- [Aim of the exercise] All lines with the word "Diego" must be pulled from the entries below.

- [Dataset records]
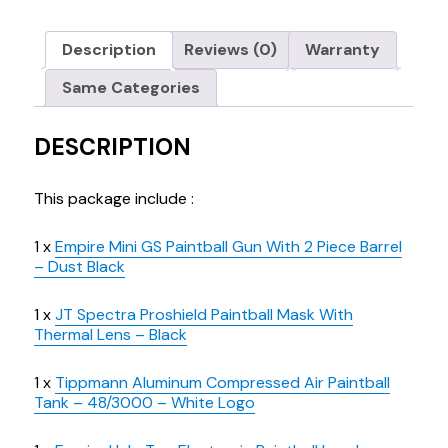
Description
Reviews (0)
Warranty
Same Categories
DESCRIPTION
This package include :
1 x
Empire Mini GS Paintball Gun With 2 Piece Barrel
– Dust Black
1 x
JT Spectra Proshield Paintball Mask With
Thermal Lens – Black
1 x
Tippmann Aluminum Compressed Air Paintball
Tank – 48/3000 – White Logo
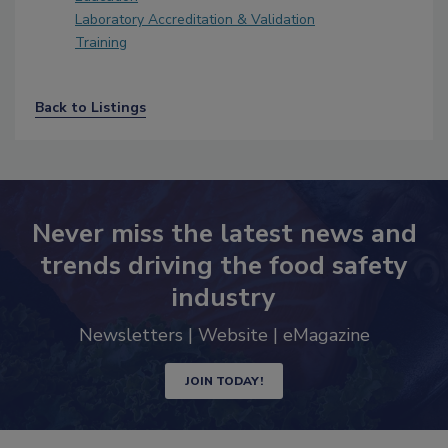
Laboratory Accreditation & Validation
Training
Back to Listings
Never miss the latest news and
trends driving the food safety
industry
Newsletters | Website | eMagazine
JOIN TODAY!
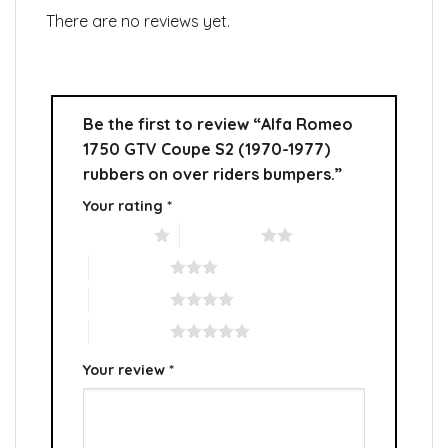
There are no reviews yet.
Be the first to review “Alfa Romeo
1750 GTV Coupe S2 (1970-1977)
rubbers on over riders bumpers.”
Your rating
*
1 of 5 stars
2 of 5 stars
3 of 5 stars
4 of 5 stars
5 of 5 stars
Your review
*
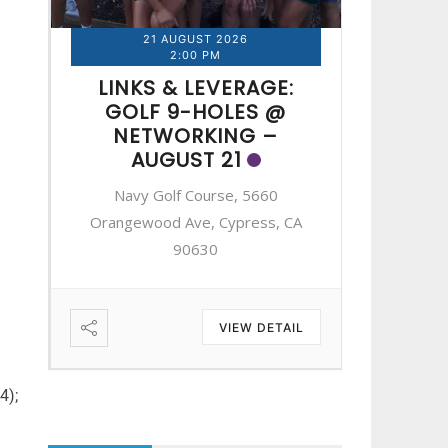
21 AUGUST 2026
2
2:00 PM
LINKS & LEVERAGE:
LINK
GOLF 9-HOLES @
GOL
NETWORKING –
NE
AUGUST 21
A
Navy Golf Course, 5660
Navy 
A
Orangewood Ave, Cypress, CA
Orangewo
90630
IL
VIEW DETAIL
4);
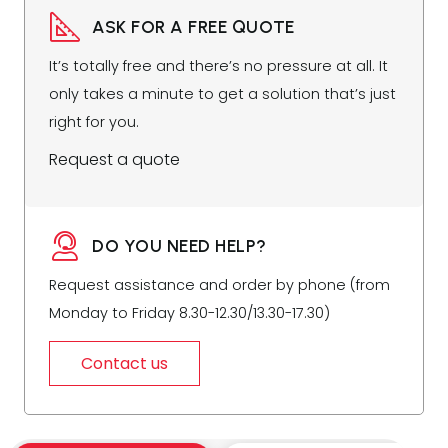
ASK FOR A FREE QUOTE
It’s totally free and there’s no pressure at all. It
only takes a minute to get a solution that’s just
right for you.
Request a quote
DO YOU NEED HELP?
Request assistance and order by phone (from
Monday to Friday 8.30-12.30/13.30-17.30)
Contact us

--

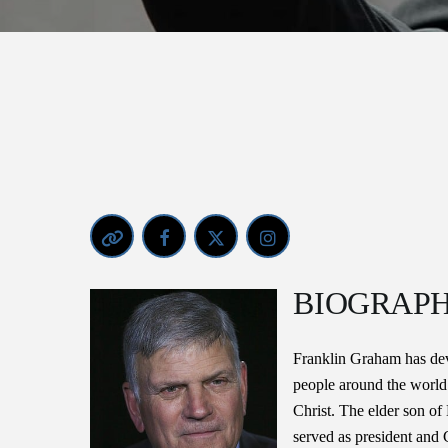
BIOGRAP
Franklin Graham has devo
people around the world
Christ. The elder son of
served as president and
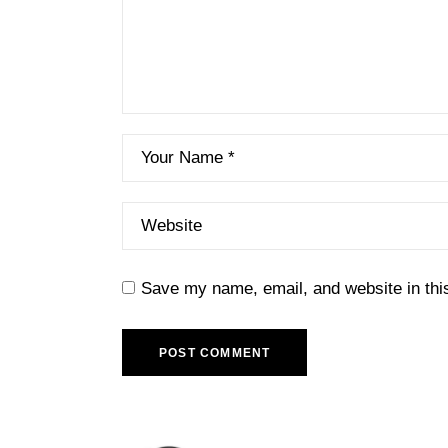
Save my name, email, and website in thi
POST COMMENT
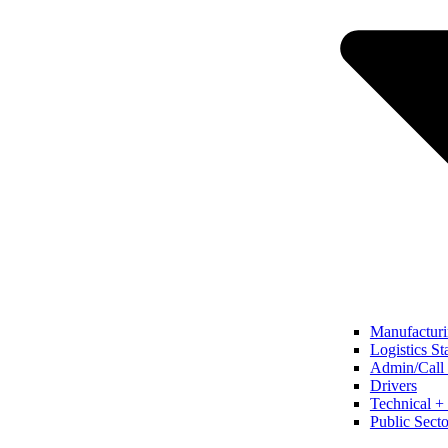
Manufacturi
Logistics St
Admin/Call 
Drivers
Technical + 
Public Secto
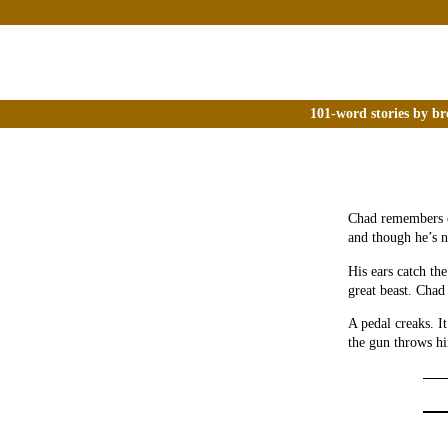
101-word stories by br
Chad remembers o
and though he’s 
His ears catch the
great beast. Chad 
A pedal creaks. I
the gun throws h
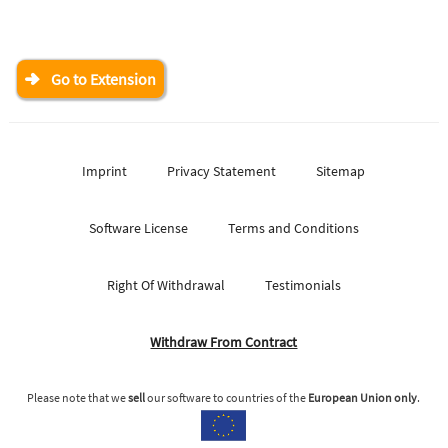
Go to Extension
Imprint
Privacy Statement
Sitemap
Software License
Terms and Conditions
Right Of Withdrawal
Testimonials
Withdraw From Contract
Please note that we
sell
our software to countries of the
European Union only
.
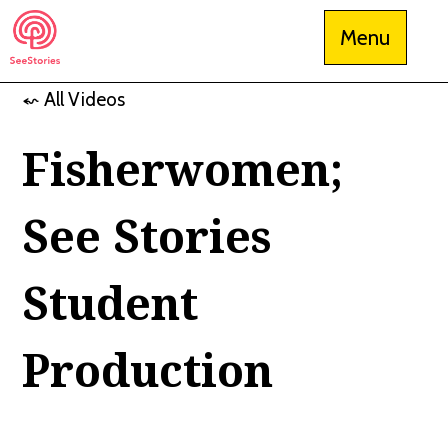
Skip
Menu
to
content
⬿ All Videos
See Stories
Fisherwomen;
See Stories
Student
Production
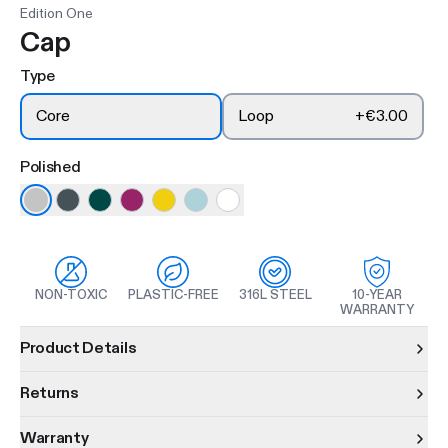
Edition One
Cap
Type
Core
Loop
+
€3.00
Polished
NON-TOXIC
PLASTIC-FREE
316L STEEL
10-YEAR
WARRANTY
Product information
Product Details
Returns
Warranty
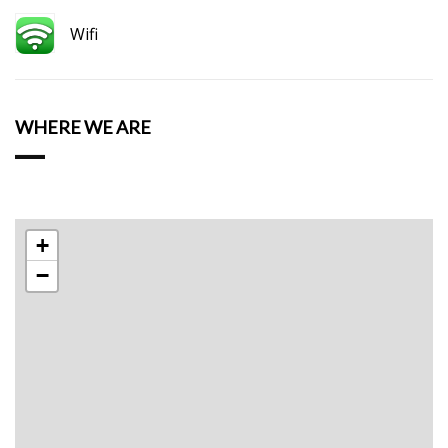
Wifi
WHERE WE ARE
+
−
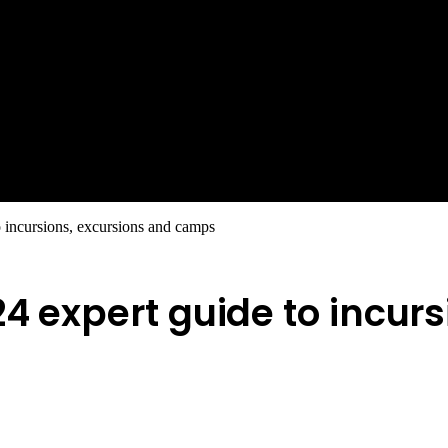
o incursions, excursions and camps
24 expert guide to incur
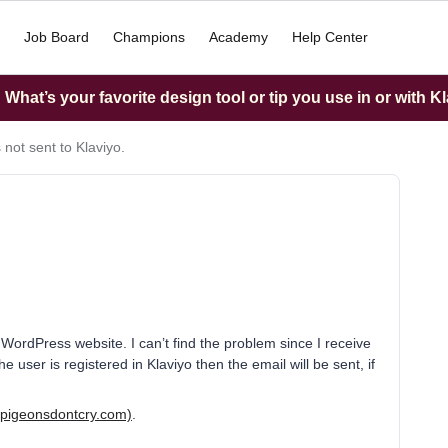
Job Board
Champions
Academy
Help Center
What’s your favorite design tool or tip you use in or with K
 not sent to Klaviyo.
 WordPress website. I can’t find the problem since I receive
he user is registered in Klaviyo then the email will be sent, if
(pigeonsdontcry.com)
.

...

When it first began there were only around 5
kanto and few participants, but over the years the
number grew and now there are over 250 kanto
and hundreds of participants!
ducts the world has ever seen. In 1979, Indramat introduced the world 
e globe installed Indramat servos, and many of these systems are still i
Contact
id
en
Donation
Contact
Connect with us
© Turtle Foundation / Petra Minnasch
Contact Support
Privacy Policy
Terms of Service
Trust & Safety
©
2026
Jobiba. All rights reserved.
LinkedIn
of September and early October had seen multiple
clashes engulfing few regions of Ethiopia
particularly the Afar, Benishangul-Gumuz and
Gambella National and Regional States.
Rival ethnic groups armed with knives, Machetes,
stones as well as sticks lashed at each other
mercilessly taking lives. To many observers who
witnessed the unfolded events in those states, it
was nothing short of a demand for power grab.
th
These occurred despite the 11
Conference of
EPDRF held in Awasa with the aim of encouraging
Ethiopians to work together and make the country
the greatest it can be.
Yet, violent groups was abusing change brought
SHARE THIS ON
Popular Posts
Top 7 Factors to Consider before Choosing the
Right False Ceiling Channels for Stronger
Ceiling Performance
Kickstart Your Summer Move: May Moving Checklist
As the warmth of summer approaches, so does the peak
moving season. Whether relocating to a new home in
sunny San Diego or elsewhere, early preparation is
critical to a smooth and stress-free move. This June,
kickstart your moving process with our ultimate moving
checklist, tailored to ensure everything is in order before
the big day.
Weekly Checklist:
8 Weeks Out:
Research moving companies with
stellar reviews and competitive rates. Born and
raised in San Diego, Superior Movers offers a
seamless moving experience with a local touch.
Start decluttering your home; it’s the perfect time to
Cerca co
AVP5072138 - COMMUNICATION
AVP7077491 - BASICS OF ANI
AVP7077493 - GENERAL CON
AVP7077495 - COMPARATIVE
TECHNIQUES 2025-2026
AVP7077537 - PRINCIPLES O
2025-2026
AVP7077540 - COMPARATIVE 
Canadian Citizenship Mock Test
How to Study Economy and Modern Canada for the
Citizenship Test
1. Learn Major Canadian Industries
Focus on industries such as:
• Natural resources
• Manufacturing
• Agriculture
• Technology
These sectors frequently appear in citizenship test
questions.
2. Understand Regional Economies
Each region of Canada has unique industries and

- [Result of the task]
sunny San Diego or elsewhere, early preparation is
raised in San Diego, Superior Movers offers a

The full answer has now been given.